Workout Journal, Day 11 (Almost didn’t write this.)

November 15, 2011 | By | COMMENTS

Are we done with these workout journals?

Let’s think for a moment. On the one hand, if I force myself to write a journal about every day that I work out, it makes it seem like this is just an experiment, a temporary stint, instead of a new lifestyle. Because if I really do stick to this routine–5 days a week at the gym–it shouldn’t be so novel that every day deserves a post.

On the other hand, based on my track record, I need all the reinforcement I can get.
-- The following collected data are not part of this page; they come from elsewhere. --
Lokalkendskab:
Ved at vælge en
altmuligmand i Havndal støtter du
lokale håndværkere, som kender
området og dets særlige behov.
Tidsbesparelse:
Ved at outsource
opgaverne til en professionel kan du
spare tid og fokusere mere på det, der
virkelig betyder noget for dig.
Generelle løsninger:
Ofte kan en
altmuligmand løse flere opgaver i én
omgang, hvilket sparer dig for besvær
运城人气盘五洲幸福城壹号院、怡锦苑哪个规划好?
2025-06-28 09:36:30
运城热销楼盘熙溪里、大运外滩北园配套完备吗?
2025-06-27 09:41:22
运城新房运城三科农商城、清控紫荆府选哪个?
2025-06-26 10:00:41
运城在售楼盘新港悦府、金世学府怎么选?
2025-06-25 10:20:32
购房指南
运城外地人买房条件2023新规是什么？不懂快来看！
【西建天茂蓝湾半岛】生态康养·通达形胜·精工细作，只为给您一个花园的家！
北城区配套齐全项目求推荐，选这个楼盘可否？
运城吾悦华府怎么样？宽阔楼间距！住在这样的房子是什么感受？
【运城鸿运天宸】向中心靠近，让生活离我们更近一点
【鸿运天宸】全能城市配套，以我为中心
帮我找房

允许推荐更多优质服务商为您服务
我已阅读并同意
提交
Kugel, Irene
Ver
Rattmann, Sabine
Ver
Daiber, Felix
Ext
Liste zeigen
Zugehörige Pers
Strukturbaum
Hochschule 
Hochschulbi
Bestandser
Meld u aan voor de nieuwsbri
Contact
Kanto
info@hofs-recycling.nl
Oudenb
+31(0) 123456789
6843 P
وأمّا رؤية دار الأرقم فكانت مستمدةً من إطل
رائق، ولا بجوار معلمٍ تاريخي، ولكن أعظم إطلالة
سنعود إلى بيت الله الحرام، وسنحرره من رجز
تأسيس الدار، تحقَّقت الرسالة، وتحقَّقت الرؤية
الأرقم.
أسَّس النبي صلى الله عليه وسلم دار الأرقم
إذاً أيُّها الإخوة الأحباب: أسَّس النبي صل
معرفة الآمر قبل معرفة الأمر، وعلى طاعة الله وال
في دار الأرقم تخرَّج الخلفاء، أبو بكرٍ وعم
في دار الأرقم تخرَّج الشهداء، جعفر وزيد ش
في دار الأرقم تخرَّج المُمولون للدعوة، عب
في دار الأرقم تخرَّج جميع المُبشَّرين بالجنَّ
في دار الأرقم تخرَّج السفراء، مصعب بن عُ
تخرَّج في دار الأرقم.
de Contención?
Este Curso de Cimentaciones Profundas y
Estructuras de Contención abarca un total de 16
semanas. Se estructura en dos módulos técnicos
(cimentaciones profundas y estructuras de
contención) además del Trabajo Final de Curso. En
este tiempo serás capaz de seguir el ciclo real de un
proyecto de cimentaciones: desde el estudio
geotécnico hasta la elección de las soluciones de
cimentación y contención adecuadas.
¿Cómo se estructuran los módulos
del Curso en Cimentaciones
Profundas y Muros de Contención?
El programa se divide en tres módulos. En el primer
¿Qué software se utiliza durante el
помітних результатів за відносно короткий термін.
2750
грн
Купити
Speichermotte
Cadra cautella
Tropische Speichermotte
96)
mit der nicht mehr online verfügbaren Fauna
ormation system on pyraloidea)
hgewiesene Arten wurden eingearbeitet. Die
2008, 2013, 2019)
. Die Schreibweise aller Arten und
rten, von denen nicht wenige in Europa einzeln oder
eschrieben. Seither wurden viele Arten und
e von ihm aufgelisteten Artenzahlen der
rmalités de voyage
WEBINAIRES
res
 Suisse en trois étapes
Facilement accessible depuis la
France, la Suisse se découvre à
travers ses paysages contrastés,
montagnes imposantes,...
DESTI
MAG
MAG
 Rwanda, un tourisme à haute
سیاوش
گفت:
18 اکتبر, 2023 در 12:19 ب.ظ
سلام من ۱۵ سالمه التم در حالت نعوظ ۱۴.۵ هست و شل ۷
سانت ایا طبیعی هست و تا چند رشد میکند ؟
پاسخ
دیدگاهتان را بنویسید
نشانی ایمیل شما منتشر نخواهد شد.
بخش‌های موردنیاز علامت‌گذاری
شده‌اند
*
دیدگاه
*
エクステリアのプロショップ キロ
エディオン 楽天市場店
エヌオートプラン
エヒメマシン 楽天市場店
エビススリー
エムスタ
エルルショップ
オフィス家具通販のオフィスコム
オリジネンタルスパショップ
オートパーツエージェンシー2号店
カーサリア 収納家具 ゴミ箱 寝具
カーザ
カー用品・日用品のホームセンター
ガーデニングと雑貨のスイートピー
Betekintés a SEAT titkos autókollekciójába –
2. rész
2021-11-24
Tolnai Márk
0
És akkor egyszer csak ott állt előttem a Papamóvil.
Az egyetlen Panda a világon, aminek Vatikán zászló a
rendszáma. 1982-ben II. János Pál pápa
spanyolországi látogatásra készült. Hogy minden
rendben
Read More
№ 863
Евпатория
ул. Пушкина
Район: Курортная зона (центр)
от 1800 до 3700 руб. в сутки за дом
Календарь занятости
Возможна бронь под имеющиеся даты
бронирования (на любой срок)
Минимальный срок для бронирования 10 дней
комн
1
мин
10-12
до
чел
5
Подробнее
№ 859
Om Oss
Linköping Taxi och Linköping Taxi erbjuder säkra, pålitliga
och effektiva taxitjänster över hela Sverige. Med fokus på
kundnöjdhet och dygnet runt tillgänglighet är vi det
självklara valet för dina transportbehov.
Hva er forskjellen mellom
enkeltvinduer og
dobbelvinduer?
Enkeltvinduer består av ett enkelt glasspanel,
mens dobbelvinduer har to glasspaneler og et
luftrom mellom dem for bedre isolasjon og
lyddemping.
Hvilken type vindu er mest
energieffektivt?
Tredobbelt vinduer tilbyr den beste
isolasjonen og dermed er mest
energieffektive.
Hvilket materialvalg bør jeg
Writing these journals forces me to account for every day at the gym; so maybe we should choose an arbitrary number–50?–wherein if I reach Workout Journal #50 I’m allowed to no longer write workout journals because at that point I’ll be a real true-to-life gym-goer. Deal? Deal.

Today I positively dragged myself to the gym in the late afternoon. Both Craig and I had upset stomachs after last night’s meatapalooza (I cooked a Sunday Gravy with sausage, pork ribs and meatballs for two of our friends and we ate too much of it). Not only did I feel queasy, I felt hungover. These friends brought wine and Craig popped open a bottle we’d been saving and I probably imbibed too much of it. And so: this morning I felt queasy, gross, unsteady, unhappy, and about as eager to go to the gym as an Occupy Wall Street protester is eager to go work for Donald Trump.

However, facing myself in the mirror (metaphorically, not literally) I knew that skipping the gym on a day like today would begin a dangerous spiral that’d lead to me quitting the gym several weeks later. So off to the gym I went–despite my unwellness–and I did a pretty rough routine. Two circuits (circuit one: pulldowns, pushouts, and this leg thing where I lay on a workout bench and bring my knees to my chest; circuit two: dumbbell curls, decline sit-ups and push-ups) and then 20 minutes on the elliptical. The elliptical was the roughest; I could barely keep my stride where it needed to be but I got through all 20 minutes.

And I left the gym glad that I went; even feeling better than I did before I went in. So forcing myself ended up being a good idea. And I forced myself to write this entry too; so today’s theme is forcing yourself to do things you don’t want to do that you know are good for you. The end.